1

I'm using the package org.apache.xml.security.c14nfor the canonicalization of XMLs. I use the following code:

private String CanonicalizeXML(String XML) throws InvalidCanonicalizerException, CanonicalizationException, ParserConfigurationException, IOException, SAXException {

    Canonicalizer canon = Canonicalizer.getInstance(Canonicalizer.ALGO_ID_C14N_OMIT_COMMENTS);
    return new String(canon.canonicalize(XML.getBytes()));
}

However, it doesn't seem to work as I expected, since it doesn't delete any non-necessary white spaces between elements. Do I do something wrong?

Thanks,

Ivan

Ivan
  • 495
  • 3
  • 9
  • 20

3 Answers3

2

I think it may be your expectation which is incorrect:

You don't say which version of XML Canonicalization, but both 1.0 and 1.1 say:

All whitespace in character content is retained (excluding characters removed during line feed normalization)

Chris Dickson
  • 11,964
  • 1
  • 39
  • 60
1

Is your xml document referencing a dtd or schema? Without one of those the parser has no way to know which whitespace is significant and so it has to preservere it.

Jörn Horstmann
  • 33,639
  • 11
  • 75
  • 118
  • Hmm... That explains a lot. I don't have a schema, but I will obviously have to create one. Or is there another way how to force it to delete whitespaces as they are irrelevant? Something like a very simple schema or something. – Ivan Feb 28 '11 at 11:56
0

The org.apache.xml.security.c14n does not remove whitespaces.

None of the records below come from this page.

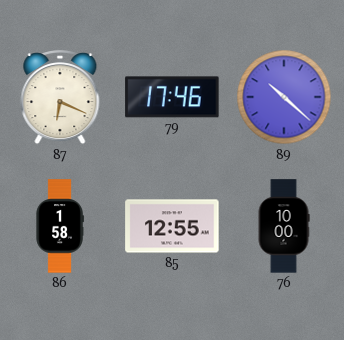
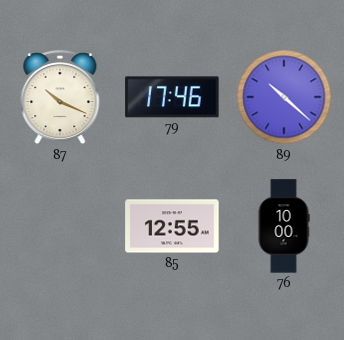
87: 6:19 -> 10:19
86: 1:58 -> none
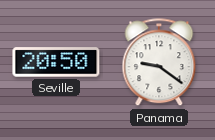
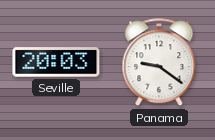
Seville: 20:50 -> 20:03
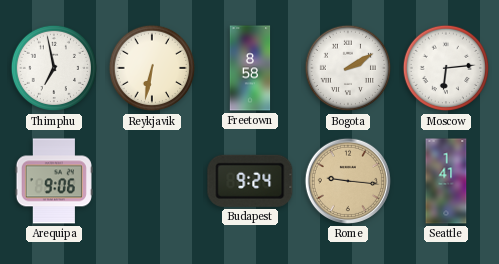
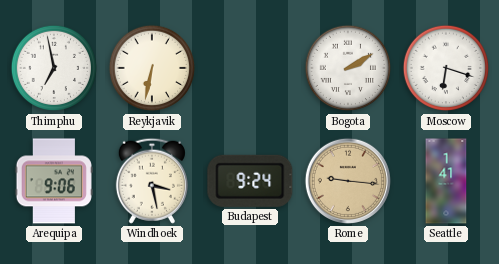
Freetown: 8:58 -> none
Moscow: 6:14 -> 6:18
Windhoek: none -> 3:28
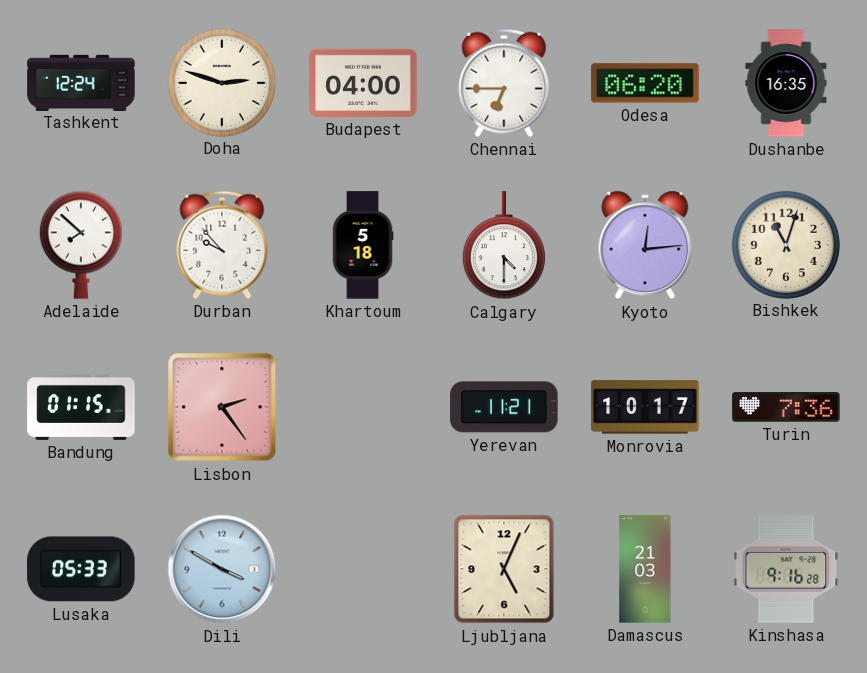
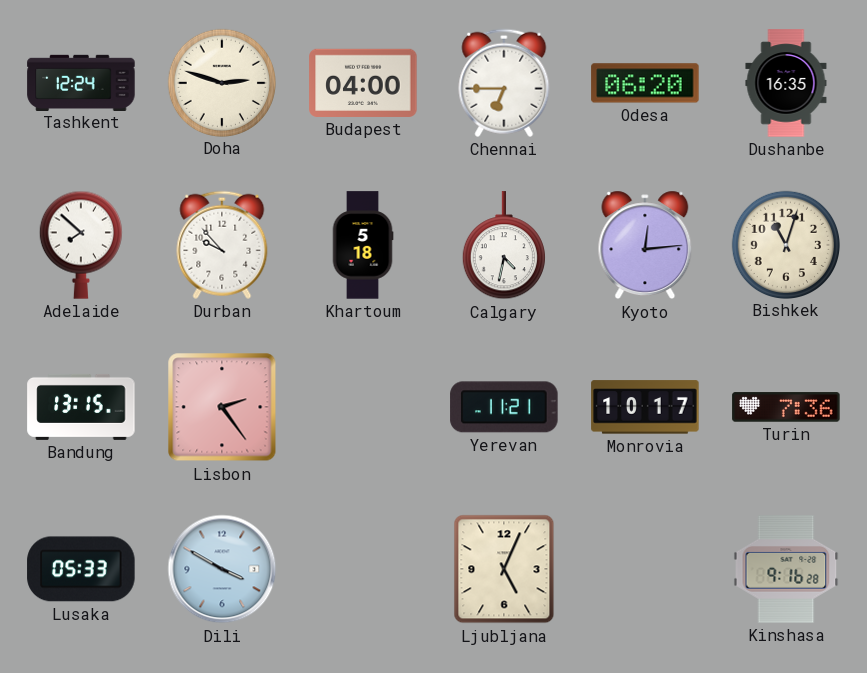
Calgary: 4:30 -> 4:32
Bandung: 01:15 -> 13:15
Damascus: 21:03 -> none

I resolved by setting setIgnoringBoundaryWhitespace = true on my SAXBuilder:

SAXBuilder builder = new SAXBuilder ();
builder.setIgnoringBoundaryWhitespace(true);
org.jdom2.Document doc = builder.build(is);
DOMOutputter out = new DOMOutputter();
Document docW3 = out.output(doc);
Gonzalo Gallotti
  • 2,413
  • 3
  • 23
  • 28